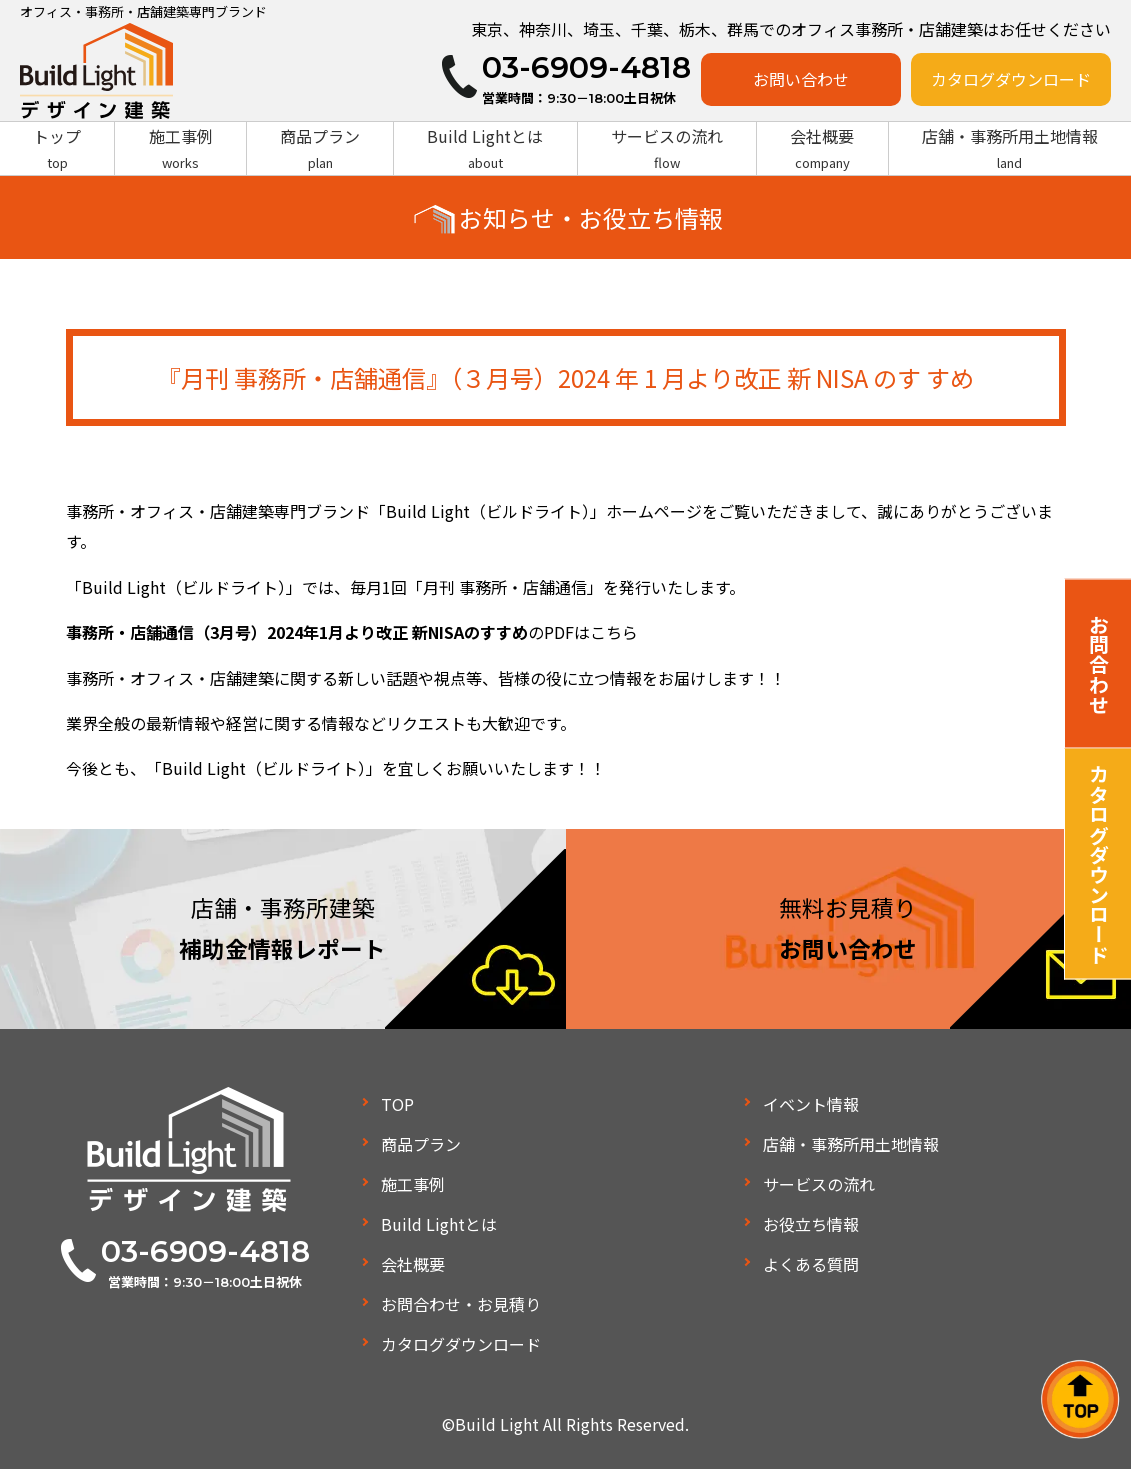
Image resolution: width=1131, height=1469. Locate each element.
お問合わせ (1098, 663)
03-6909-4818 (205, 1251)
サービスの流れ (667, 149)
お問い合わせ (801, 79)
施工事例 (180, 149)
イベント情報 (811, 1104)
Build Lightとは (485, 149)
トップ (57, 149)
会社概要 (822, 149)
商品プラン (320, 149)
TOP (397, 1104)
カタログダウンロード (1011, 79)
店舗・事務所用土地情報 (1010, 149)
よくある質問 (811, 1264)
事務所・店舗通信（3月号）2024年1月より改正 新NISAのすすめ (297, 632)
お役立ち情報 (811, 1224)
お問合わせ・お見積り (461, 1304)
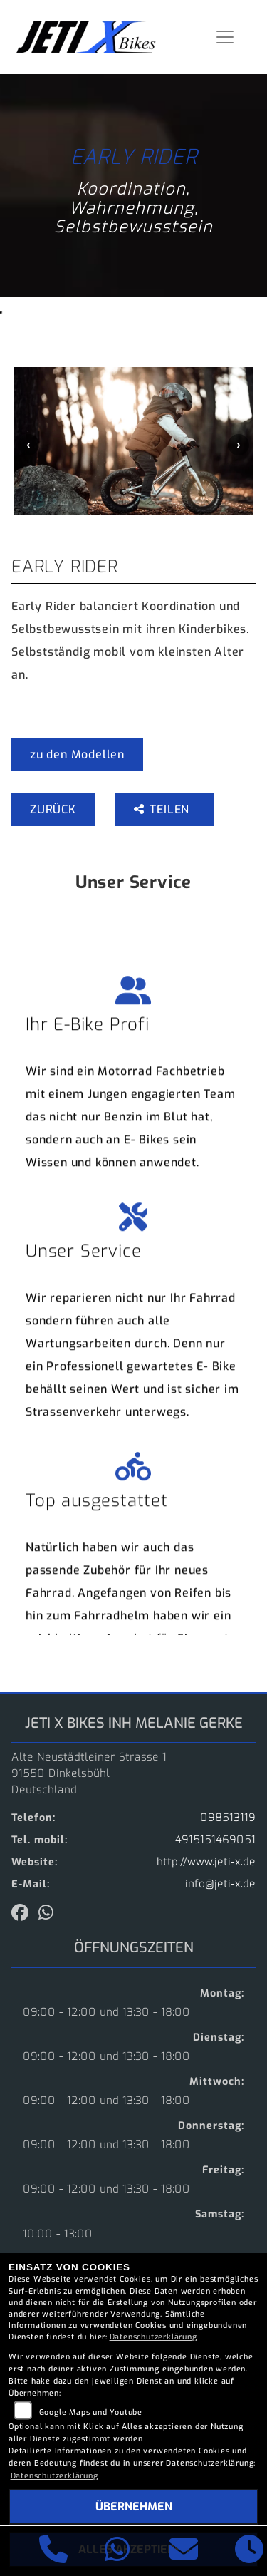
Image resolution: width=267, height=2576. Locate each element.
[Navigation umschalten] (225, 37)
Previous (28, 444)
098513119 (228, 1818)
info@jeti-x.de (220, 1884)
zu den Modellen (77, 754)
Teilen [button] (163, 809)
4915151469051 (215, 1840)
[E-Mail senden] (184, 2551)
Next (238, 444)
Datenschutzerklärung (153, 2337)
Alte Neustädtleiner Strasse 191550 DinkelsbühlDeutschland (89, 1774)
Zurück (53, 809)
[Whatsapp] (117, 2551)
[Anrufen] (53, 2551)
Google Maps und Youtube (90, 2412)
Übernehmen (133, 2506)
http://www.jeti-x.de (206, 1862)
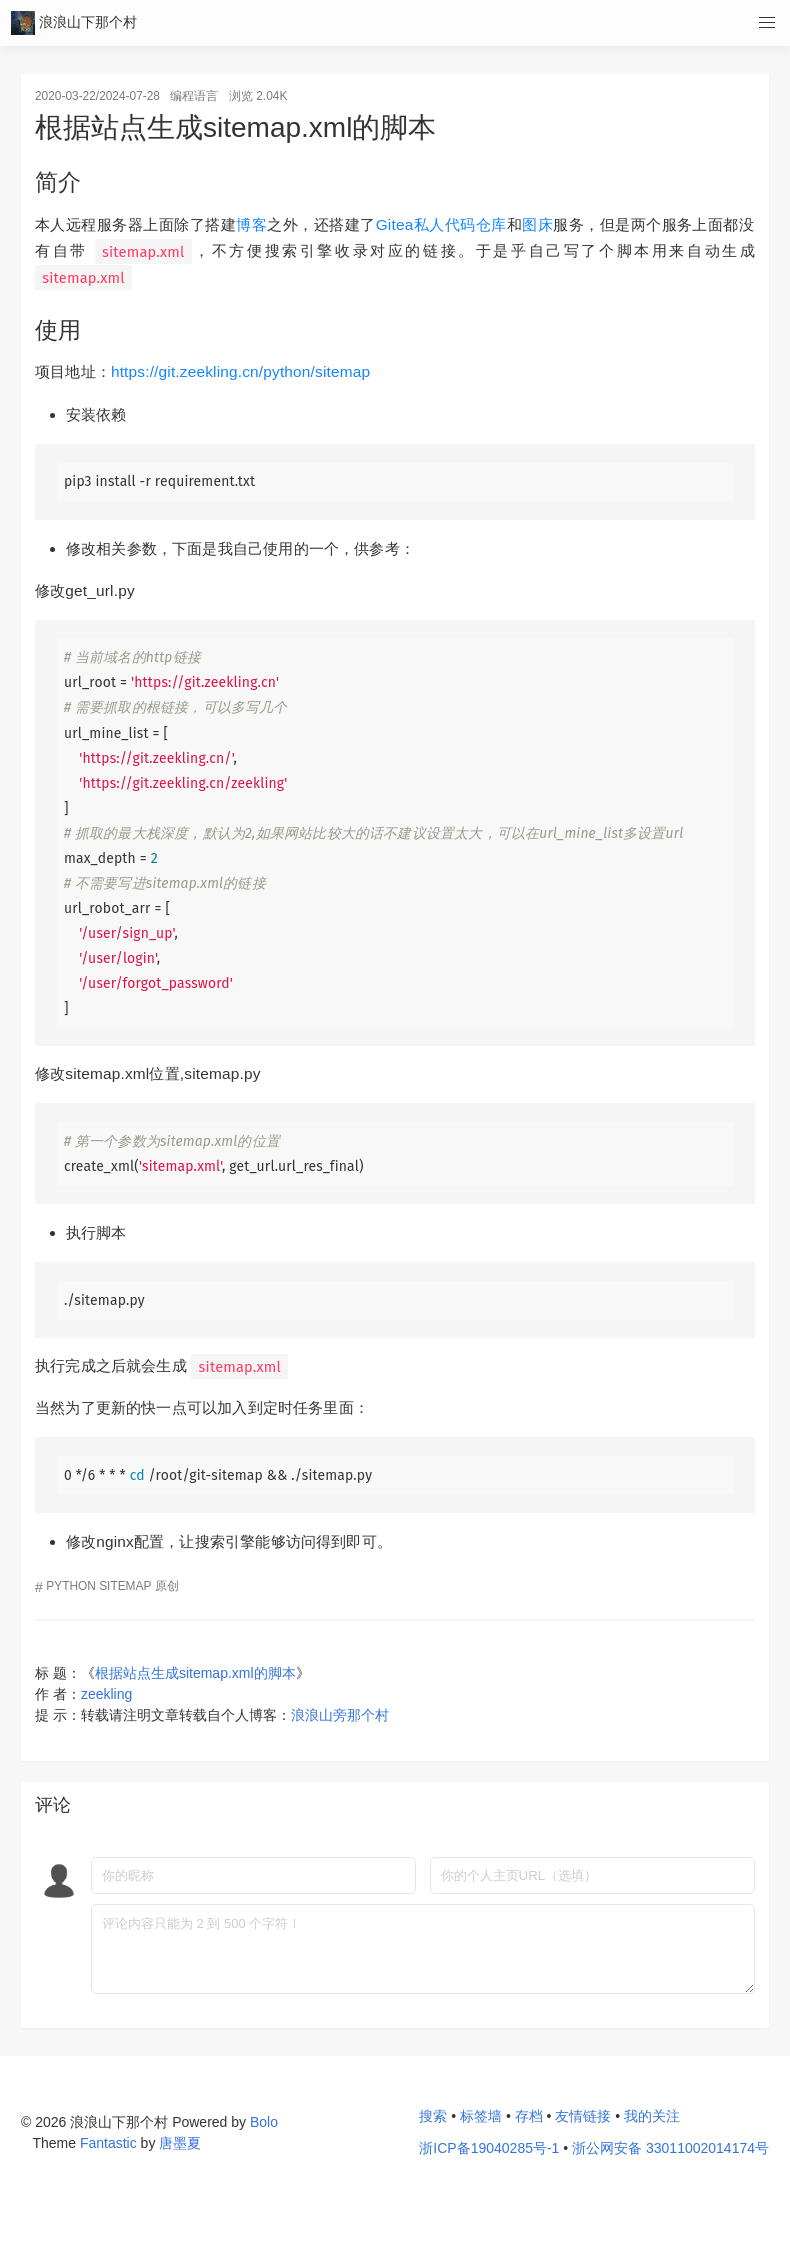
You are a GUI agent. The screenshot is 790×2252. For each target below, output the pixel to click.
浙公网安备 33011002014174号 (670, 2148)
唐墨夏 (180, 2143)
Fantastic (108, 2143)
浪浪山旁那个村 (340, 1715)
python (71, 1586)
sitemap (125, 1586)
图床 (537, 224)
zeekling (106, 1694)
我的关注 (652, 2116)
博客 (251, 224)
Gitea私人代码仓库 (441, 224)
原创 (167, 1586)
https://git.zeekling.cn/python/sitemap (240, 371)
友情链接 (583, 2116)
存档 (529, 2116)
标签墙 (481, 2116)
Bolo (264, 2122)
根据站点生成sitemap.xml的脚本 (195, 1673)
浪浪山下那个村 (74, 23)
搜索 (433, 2116)
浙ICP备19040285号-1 (489, 2148)
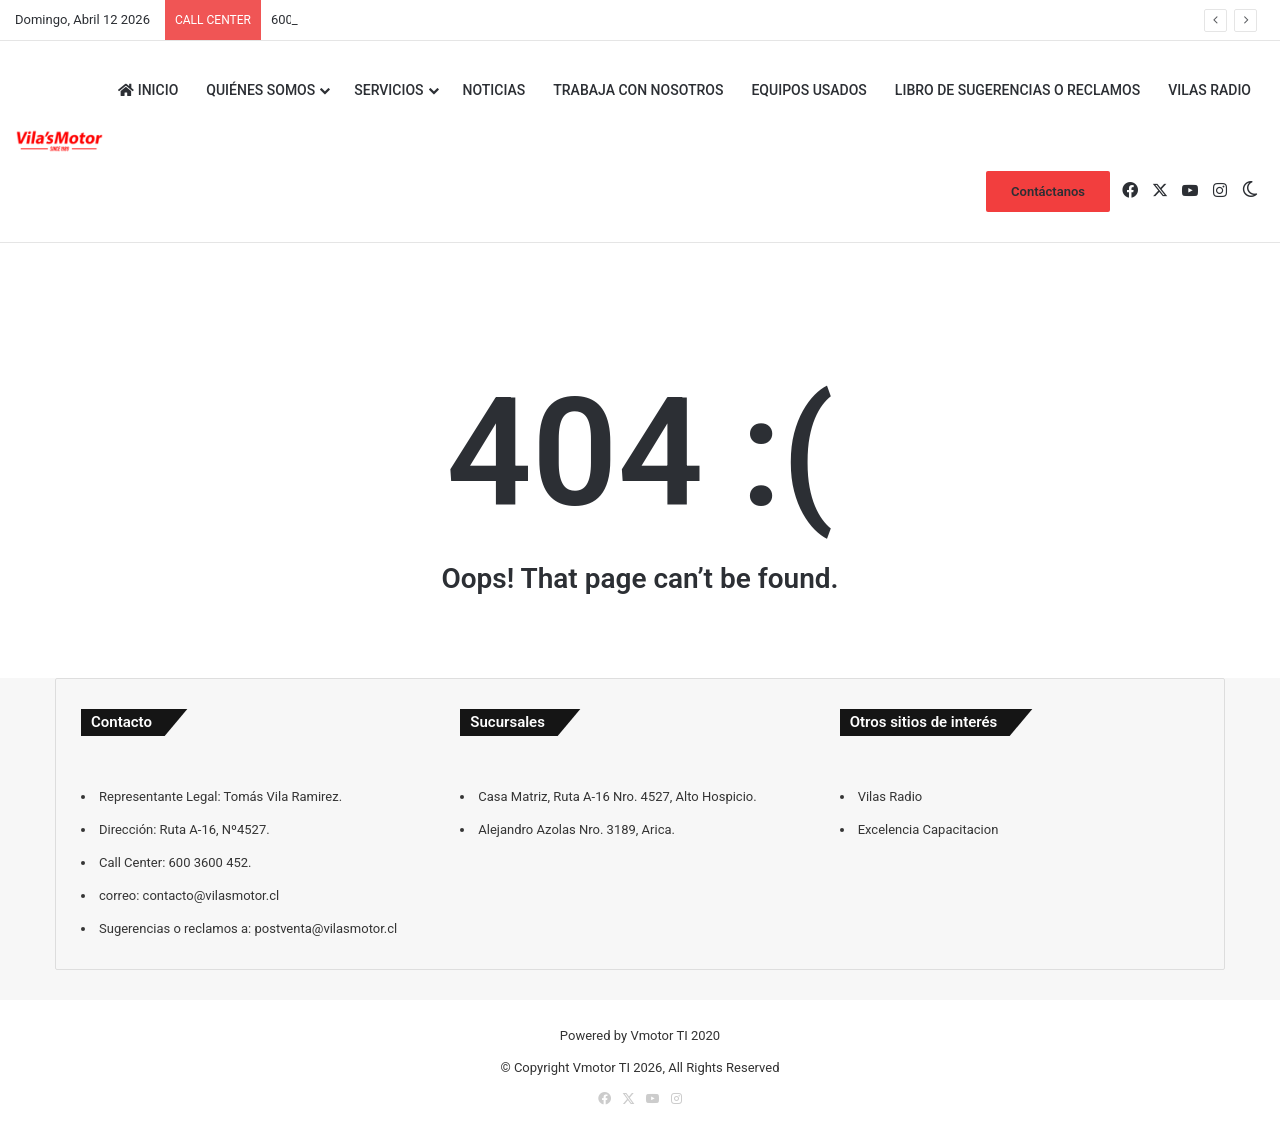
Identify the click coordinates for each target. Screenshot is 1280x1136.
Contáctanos (1048, 191)
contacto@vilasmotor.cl (339, 19)
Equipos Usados (808, 90)
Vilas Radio (1209, 90)
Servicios (388, 90)
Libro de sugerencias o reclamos (1017, 90)
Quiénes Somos (260, 90)
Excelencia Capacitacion (928, 829)
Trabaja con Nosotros (638, 90)
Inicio (148, 90)
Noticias (494, 90)
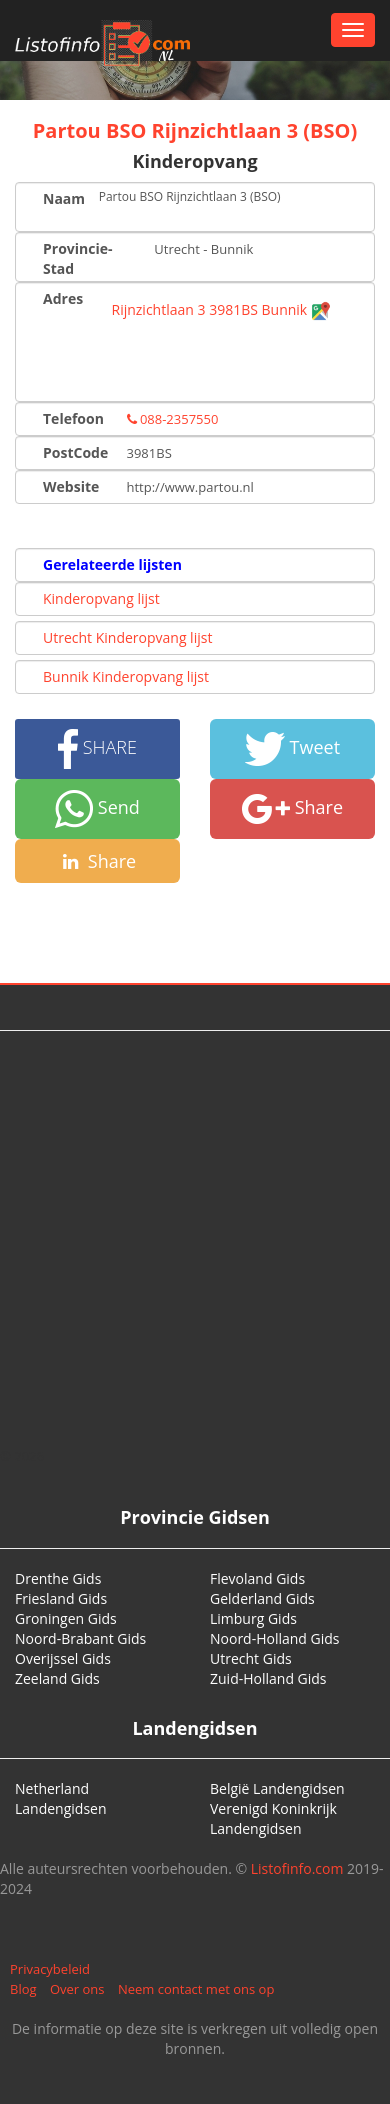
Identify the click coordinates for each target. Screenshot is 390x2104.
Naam (63, 198)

◆ Work instruction ◆
Leaving all pictures out, output exactly the lines of the material above from the line with "お問い合わせ (801, 79)" to the line with "Image resolution: width=267, height=2576.", both included.

◆ Solution for this task ◆
お問い合わせ (801, 79)
施工事例 (180, 149)
イベント情報 (811, 1104)
Build Lightとは (485, 149)
トップ (57, 149)
会社概要 (822, 149)
商品プラン (320, 149)
TOP (397, 1104)
カタログダウンロード (1011, 79)
店舗・事務所用土地情報 (1010, 149)
よくある質問 (811, 1264)
事務所・店舗通信（3月号）2024年1月より改正 新NISAのすすめ (297, 632)
お役立ち情報 (811, 1224)
お問合わせ・お見積り (461, 1304)
Image resolution: width=267, height=2576. Locate each element.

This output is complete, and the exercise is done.